Lab 1

Assigned: Jan 8, 2025
Due: Jan 8, 2025
Labs

Overview

This lab covers three primary topics: (a) working with git and GitHub collaboratively, (b) creating basic visualizations, and (c) working with textual data.You should plan to work together with your group.

The basics of the lab are to:

Create a shared repo
Download a whole bunch of data from a github repo (https://github.com/datalorax/edld652)
Work on different pieces of the lab together
- File issues for the different pieces of the lab
- Create branches for those issues
- Different people work on different branches - merge them in when you’re ready
Submit a link to the repo through Canvas when you’ve completed the lab
I check the commit history, and give each person credit

To receive full credit you must create and merge branches. The contributions across team members should also appear roughly equal.

Data

*We will learn to explore some data from the Department of Education for the first part of this lab that we saw in the class slides (https://github.com/datalorax/edld652)

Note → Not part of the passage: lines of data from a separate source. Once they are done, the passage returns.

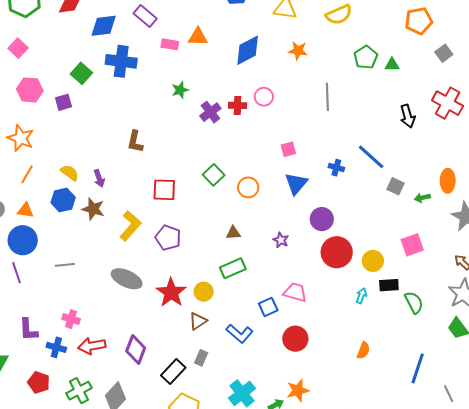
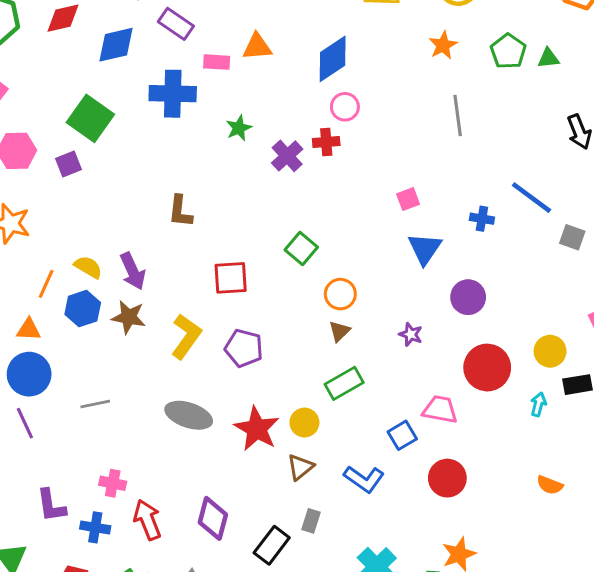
orange star: (298, 51) -> (443, 45), moved, turned -30
blue cross: (121, 61) -> (173, 94), moved
green square: (81, 73) -> (90, 118), size x1.4
pink circle: (264, 97) -> (345, 107), moved
orange line: (27, 174) -> (46, 284), moved
purple arrow: (99, 178) -> (133, 271), size x1.4
orange circle: (248, 187) -> (340, 294), moved
brown triangle: (233, 233) -> (339, 331), turned -35
red circle: (337, 252) -> (487, 368), moved
red arrow: (92, 346) -> (147, 520), turned 84
orange semicircle: (363, 350) -> (550, 485), turned 96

*We’ll then work with Week 1 of the #tidytuesday data for 2019, specifically the #rstats dataset, containing nearly 500,000 tweets over a little more than a decade using that hashtag. The data is in the data folder of the course repo.

Installing edld652 data package

Install with

remotes::install_github("datalorax/edld652", force = TRUE)

Check to see if all is working

After you’ve done everything on the prior slide, run the following to make sure it’s working

library(edld652)
list_datasets()

Accessing a dataset

The list_datasets() function shows you a list of all available datasets
You can import any of these into R with the get_data() function by passing the name of the dataset as a string.

For example: Average cohort graduate rates for local education agency data, 2011 to 2019

acgd <- get_data("EDFacts_acgr_lea_2011_2019")
# acgd

Accessing documentation

The names of the datasets themselves can sometimes be a bit cryptic
The variable names are often not interpretable at all (particularly the financial data)
You can access the documentation for any dataset with the get_documentation() function, again passing the name of the dataset
This function operates slightly differently on Mac/Windows
Mac
- Creates a folder in your current working directory called data-documentation
- Downloads the documentation and places it in that folder
- Opens the documentation
- If the same documentation is requested again, skip the download and just open
Windows
- Prints a link to your console where documentation can be downloaded

acgdd <- get_documentation("EDFacts_acgr_lea_2011_2019")
# acgdd

Now let’s move on to the next Data

We’ll now work with Week 1 of the #tidytuesday data for 2019, specifically the #rstats dataset, containing nearly 500,000 tweets over a little more than a decade using that hashtag. The data is in the data folder of the course repo. Start with grabbing that data.

In this part of the lab you will do:

Initial explorations of the display_text_width variable, including different binning methods.
Final versions of each of the two plots

1. Initial exploration

Create histograms and density plots of the display_text_width. Try at least four different binning methods and select what you think best represents the data for each. Provide a brief justification for your decision.

2. Look for “plot”

Search the text column for the work “plot”. Report the proportion of posts containing this word.

3. Plot rough draft

Create the following figure of the 15 most common words represented in the posts.

Some guidance

You’ll need to drop a few additional words beyond stop words to get a clear picture as above. Consider removing rows where the word is not %in% c("t.co", "https", "http", "rt", "rstats"). This can be a bit tricky (see here for additional help)

4. Stylized Plot

Style the plot so it (mostly) matches the below. It does not need to be exact, but it should be close.

Finishing up

It is expected that this lab will take you more time than we will devote to it in class. Class time should be used to clarify any points of confusion and if you run into issues after class, please get in touch with me so we can arrange a time to meet and I can help you.

Once you have finished, please go to Canvas and submit a link to your shared repo. Credit will be awarded based on the commit history.